IN 2015, CAR-AND-ROCKET man Elon Musk joined with influential startup backer Sam Altman to put artificial intelligence on a new, more open course. They cofounded a research institute called OpenAI to make new AI discoveries and give them away for the common good. Now, the institute’s researchers are sufficiently worried by something they built that they won’t release it to the public.
The AI system that gave its creators pause was designed to learn the patterns of language. It does that very well—scoring better on some reading-comprehension tests than any other automated system. But when OpenAI’s researchers configured the system to generate text, they began to think about their achievement differently.
“It looks pretty darn real,” says David Luan, vice president of engineering at OpenAI, of the text the system generates. He and his fellow researchers began to imagine how it might be used for unfriendly purposes. “It could be that someone who has malicious intent would be able to generate high-quality fake news,” Luan says.
That concern prompted OpenAI to publish a research paper on its results, but not release the full model or the 8 million web pages it used to train the system. Previously, the institute has often disseminated full code with its publications, including an earlier version of the language project from last summer.
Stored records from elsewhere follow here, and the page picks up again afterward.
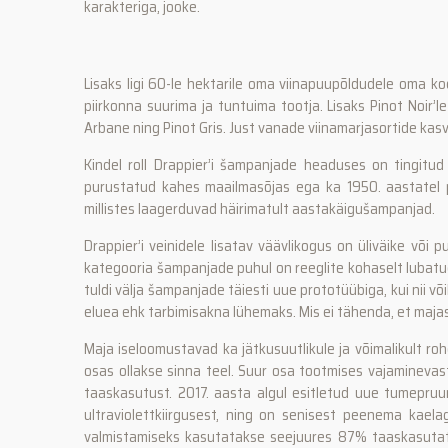
karakteriga, jooke.
Lisaks ligi 60-le hektarile oma viinapuupõldudele oma ko
piirkonna suurima ja tuntuima tootja. Lisaks Pinot Noir’
Arbane ning Pinot Gris. Just vanade viinamarjasortide kas
Kindel roll Drappier’i šampanjade headuses on tingitu
purustatud kahes maailmasõjas ega ka 1950. aastatel pii
millistes laagerduvad häirimatult aastakäigušampanjad.
Drappier’i veinidele lisatav väävlikogus on üliväike või
kategooria šampanjade puhul on reeglite kohaselt lubatud 
tuldi välja šampanjade täiesti uue prototüübiga, kui nii võ
eluea ehk tarbimisakna lühemaks. Mis ei tähenda, et majas
Maja iseloomustavad ka jätkusuutlikule ja võimalikult ro
osas ollakse sinna teel. Suur osa tootmises vajaminevas
taaskasutust. 2017. aasta algul esitletud uue tumepruun
ultraviolettkiirgusest, ning on senisest peenema kaela
valmistamiseks kasutatakse seejuures 87% taaskasutatav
OpenAI’s hesitation comes amid growing concern about the ethical implications of progress in AI, including from tech companies and lawmakers.
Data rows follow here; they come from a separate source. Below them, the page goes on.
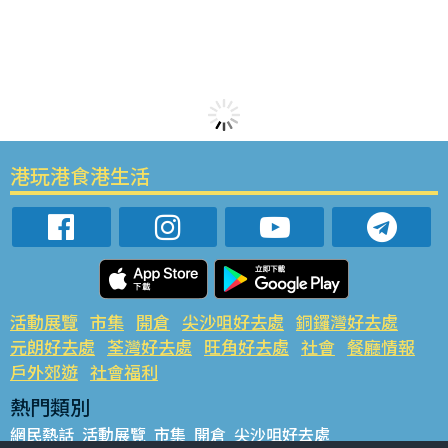
港玩港食港生活
活動展覽
市集
開倉
尖沙咀好去處
銅鑼灣好去處
元朗好去處
荃灣好去處
旺角好去處
社會
餐廳情報
戶外郊遊
社會福利
熱門類別
網民熱話
活動展覽
市集
開倉
尖沙咀好去處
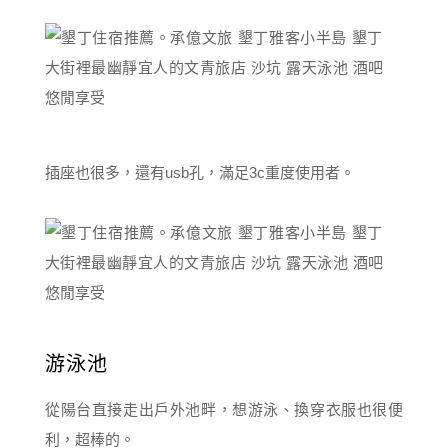
插座也很多，還有usb孔，滿足3c重度使用者。
游泳池
從陽台直接走出戶外池畔，想游泳、換穿衣服也很便
利，超棒的。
Google, too, has decided that it’s no longer appropriate to innocently publish new AI research findings and code. Last month, the search company disclosed in a policy paper on AI that it has put constraints on research software it has shared because of fears of misuse. The company recently joined Microsoft in adding language to its financial filings warning investors that its AI software could raise ethical concerns and harm the business.
OpenAI let WIRED play with its text generator, via a web page that lets you type in text the system uses like a writing prompt. The results could be garbled, but the way the system riffed on prompts such as song lyrics, poems, and phrases like “here is a recipe for yogurt pancakes” confirmed Luan’s view that the output can look pretty darn real.
However, it didn’t take much to get the system to unspool paragraphs that resembled the work of disinformation artists. When WIRED typed in the phrase “Hillary Clinton and George Soros,” OpenAI’s system wrote the following:
“…are a perfect match, and their agenda appears to be to create a political movement where Soros and his political machine and Clinton are two of the only major players. This is the first time Soros and Clinton have been caught on tape directly colluding in promoting the same false narrative. One of the key revelations in the leaked audio was Clinton’s admission to a Russian banker that she knew about the Uranium One deal before it was approved by Congress. Clinton was shown sharing the same talking points that were originally drafted by a Fusion GPS contractor hired by an anti-Trump Republican donor. The leaked audio is the clearest evidence yet that the Clinton campaign and the Hillary Foundation colluded with Fusion GPS to manufacture propaganda against President Trump.”
Jack Clark, policy director at OpenAI, says that example shows how technology like this might shake up the processes behind online disinformation or trolling, some of which already use some form of automation. “As costs of producing text fall, we may see behaviors of bad actors alter,” he says.
The sample reflects the nature of text on the internet and how machine-learning systems try to mimic what’s in their training data. “This stuff reads great, but it’s not necessarily true,” says Kristian Hammond, a professor at Northwestern. “It’s learning the surface structure—Given what I know, what words can I say that sound right?” OpenAI’s researchers have seen their system write text with nonsensical scenarios, like fires underwater.